Rebecca Kobrin

Columbia University

Rebecca Kobrin, Russell and Bettina Knapp Associate Professor of American Jewish History, Department of History, Columbia University, works in the field of American Jewish History, specializing in modern Jewish migration. Her research, teaching and publications engage in the fields of international history, urban history, Jewish history, and diaspora studies. She received her BA (1994) from Yale University and her PhD (2002) from the University of Pennsylvania. Professor Kobrin served as the Blaustein Post-Doctoral Fellow at Yale University (2002–2004) and the American Academy of Jewish Research Post-Doctoral Fellow at New York University (2004–2006). Her book Jewish Bialystok and Its Diaspora (Indiana University Press, 2010) was awarded the Jordan Schnitzer prize for best book in modern Jewish history concerning the Americas (2012), was a National Jewish Book finalist (2010).
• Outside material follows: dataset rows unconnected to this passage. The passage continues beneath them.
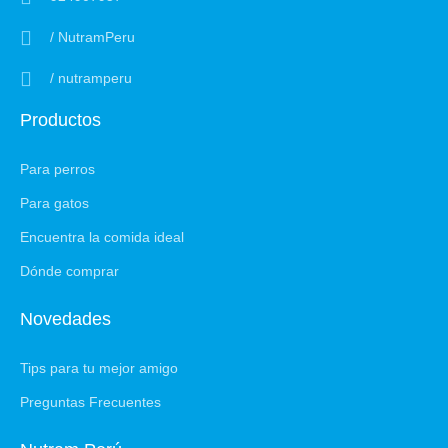
/ NutramPeru
/ nutramperu
Productos
Para perros
Para gatos
Encuentra la comida ideal
Dónde comprar
Novedades
Tips para tu mejor amigo
Preguntas Frecuentes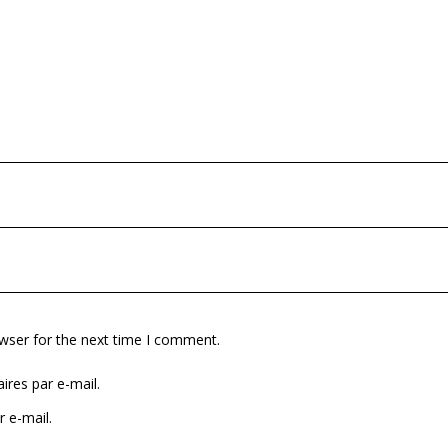
wser for the next time I comment.
res par e-mail.
 e-mail.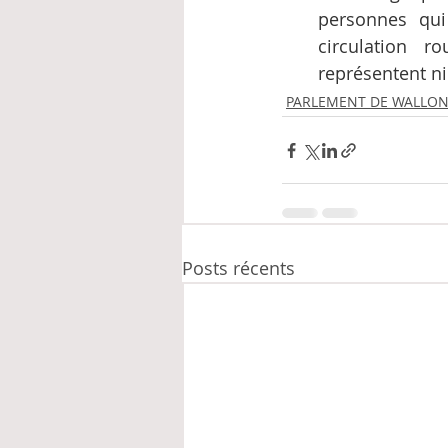
personnes qui
circulation r
représentent ni
PARLEMENT DE WALLON
Posts récents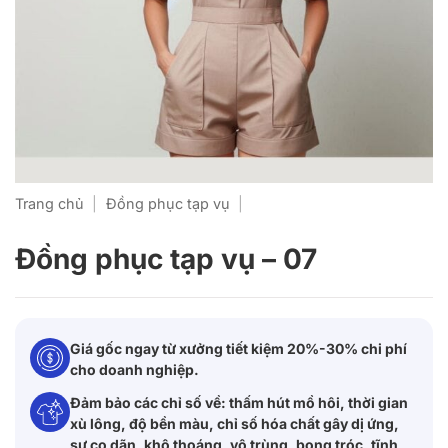
Trang chủ
|
Đồng phục tạp vụ
|
Đồng phục tạp vụ – 07
Giá gốc ngay từ xưởng tiết kiệm 20%-30% chi phí
cho doanh nghiệp.
Đảm bảo các chỉ số về: thấm hút mồ hôi, thời gian
xù lông, độ bền màu, chỉ số hóa chất gây dị ứng,
sự co dãn, khô thoáng, vô trùng, bong tróc, tĩnh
She is the editor of Chosen Capital: The Jewish Encounter with American Capitalism (Rutgers University Press, 2012), and is co-editor with Adam Teller of Purchasing Power: The Economics of Jewish History (University of Pennsylvania Press, 2015). In 2015, she was awarded Columbia University’s Lenfest Distinguished Faculty Award for her outstanding teaching. She is a lover of theatre and Yiddish culture. Her forthcoming book, A Credit to the Nation: Jewish Immigrant Bankers and American Finance, 1870–1930 (Harvard University Press, 2018), brings together scholarship in Jewish history, American immigration studies and American economic history as it explores the legal, cultural and communal impact of Jewish immigrant banking on American finance.